I was alerted to these questions last night when I was visiting the local nursing home to hand out Christmas cards and one of the residents told me in a confidential tone, “They make me sleep in a room with two old women.”

Clearly she did not think she was living among her peers and I wondered what she saw when she looked at her reflection. The general observer would look at this woman and see someone who was old and unwell.

I don't know this lady but I can imagine how she feels. Even at 40 I sometimes have to remind myself that what I am contemplating is not age appropriate. Admittedly that mainly comes into play when I admire a good looking young man. And it was catching myself in such thoughts that made me feel the cage that age could be especially if you have never mentally adjusted to your chronological age.

Such moments have made me think of my grandfathers; one was a fan of the television show The 20-Minute Workout in the 1980s and the other was a keen observer of his young female health care worker. No one had any illusions as to why my grandfather liked the 20-minute workout; spandex-clad, bending, and thrusting women.
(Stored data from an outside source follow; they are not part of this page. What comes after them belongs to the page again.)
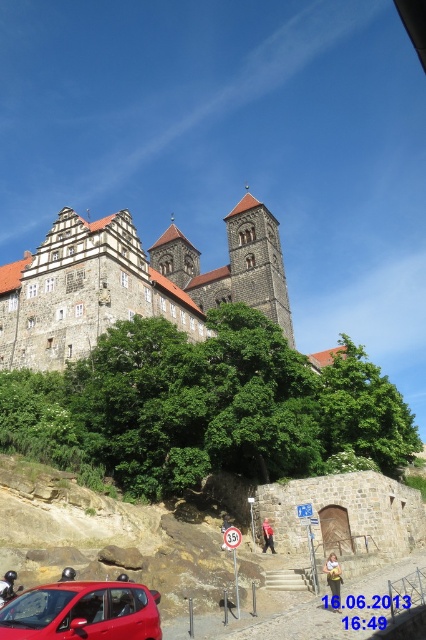 Who is positioned more to the left, stone castle at upper center or brown stone tower at center?

stone castle at upper center is more to the left.

Who is higher up, stone castle at upper center or brown stone tower at center?

stone castle at upper center is higher up.

Between point (78, 225) and point (267, 301), which one is positioned in front?

Point (78, 225)

The width and height of the screenshot is (426, 640). What are the coordinates of `stone castle at upper center` in the screenshot? It's located at (132, 284).

Is stone castle at upper center bigger than shiny red car at lower left?

Yes, stone castle at upper center is bigger than shiny red car at lower left.

Who is positioned more to the right, stone castle at upper center or shiny red car at lower left?

From the viewer's perspective, stone castle at upper center appears more on the right side.

Measure the distance between stone castle at upper center and camera.

stone castle at upper center and camera are 187.54 feet apart.

Where is `stone castle at upper center`? The height and width of the screenshot is (640, 426). stone castle at upper center is located at coordinates (132, 284).

Who is higher up, shiny red car at lower left or brown stone tower at center?

Positioned higher is brown stone tower at center.

Between point (158, 637) and point (290, 312), which one is positioned behind?

The point (290, 312) is behind.

Identify the location of shiny red car at lower left. The image size is (426, 640). (83, 612). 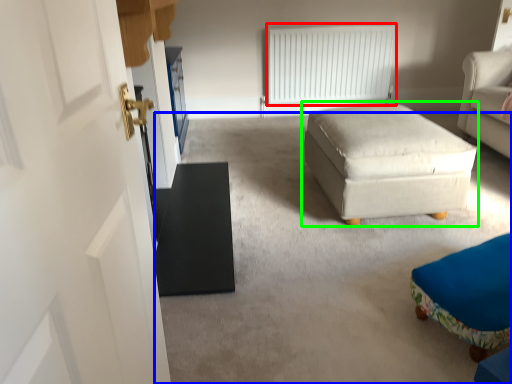 Question: Based on their relative distances, which object is farther from radiator (highlighted by a red box)? Choose from plain (highlighted by a blue box) and table (highlighted by a green box).

Choices:
 (A) plain
 (B) table

Answer: (A) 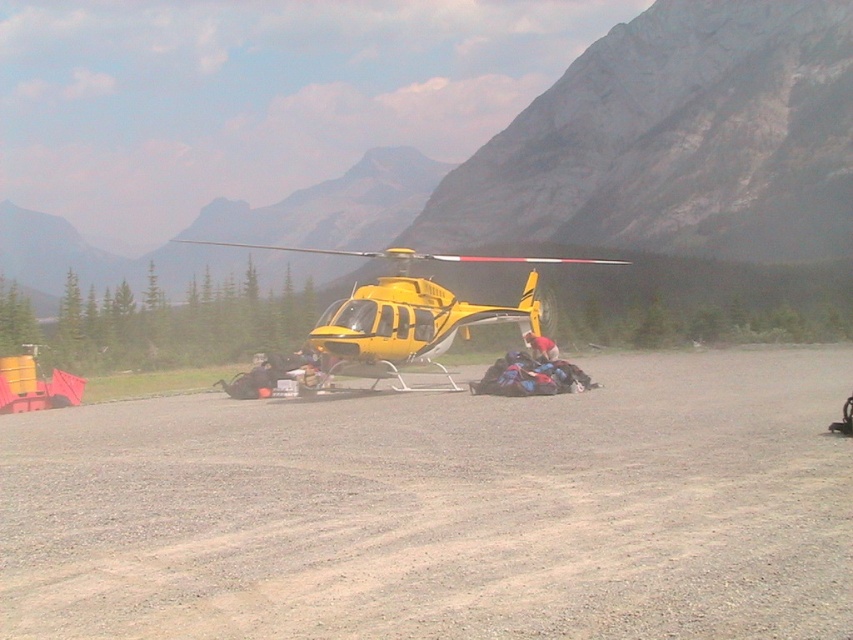 Measure the distance between gray gravel dirt track at center and camera.

They are 4.22 meters apart.

Which is in front, point (679, 525) or point (534, 356)?

Positioned in front is point (679, 525).

Identify the location of gray gravel dirt track at center. (444, 509).

Does rocky mountain at center have a greater height compared to red fabric bag at center?

Correct, rocky mountain at center is much taller as red fabric bag at center.

Between rocky mountain at center and red fabric bag at center, which one has more height?

rocky mountain at center

Who is more distant from viewer, (x=683, y=54) or (x=529, y=337)?

Point (x=683, y=54)

Find the location of a particular element. rocky mountain at center is located at coordinates (676, 141).

Is point (555, 376) positioned after point (537, 342)?

No, it is not.

Is blue fabric bags at center above red fabric bag at center?

No, blue fabric bags at center is not above red fabric bag at center.

Which is in front, point (567, 380) or point (550, 349)?

Point (567, 380)

Locate an element on the screen. This screenshot has width=853, height=640. blue fabric bags at center is located at coordinates (531, 378). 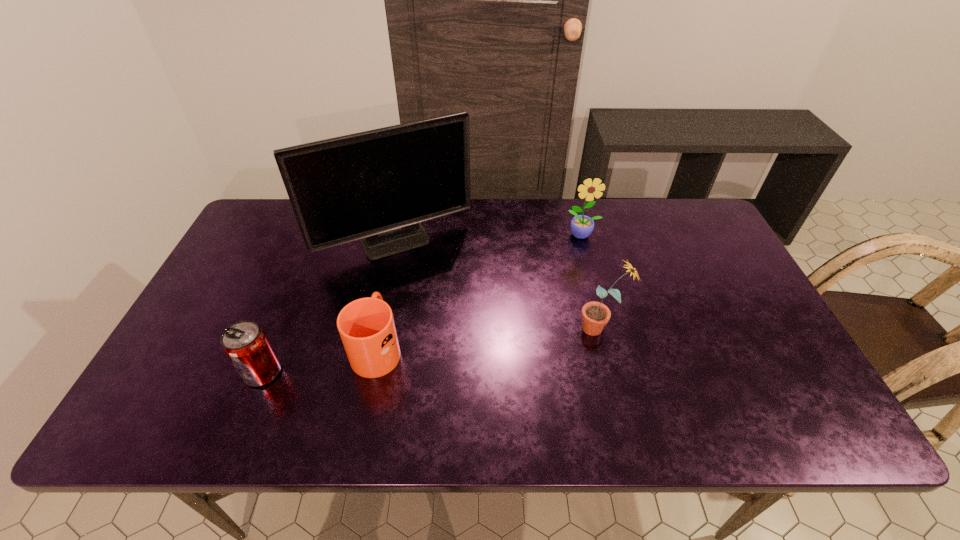 The width and height of the screenshot is (960, 540). I want to click on the tallest object, so click(x=377, y=186).

Find the location of `the nearer sunflower`. the nearer sunflower is located at coordinates (595, 315).

This screenshot has height=540, width=960. Identify the location of the farther sunflower. (581, 226).

This screenshot has width=960, height=540. I want to click on mug, so click(x=366, y=326).

Identify the location of pop soda. (246, 345).

Where is `vacant space located on the front-facing side of the tallest object`? This screenshot has height=540, width=960. vacant space located on the front-facing side of the tallest object is located at coordinates tap(386, 291).

At what (x,y) coordinates should I click in order to perform the action: click on free space located on the flower of the nearer sunflower. Please return your answer as a coordinate pair (x, y). Looking at the image, I should click on (484, 327).

You are a GUI agent. You are given a task and a screenshot of the screen. Output one action in this format:
    pyautogui.click(x=<x>, y=<y>)
    Task: Click on the vacant space located on the flower of the nearer sunflower
    
    Given the screenshot: What is the action you would take?
    pyautogui.click(x=472, y=327)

But the female health care worker just didn't understand that my grandfather, although 90 years old, was still thrilled by her trim figure puttering about his room.

Both of these men still had eyes for young women and no doubt, somewhere in their minds, thought of themselves as the young men they once were, but it was the reality of age that let them only feast with their eyes.

As time moves on I see physical changes in myself but none that seem too drastic. I still look very much like my High School graduation picture. I have never been afraid of aging as I am generally relieved to be alive at all given my medically precarious beginning. But I do wonder if I will ever be able to accept that I belong in a room full of old women.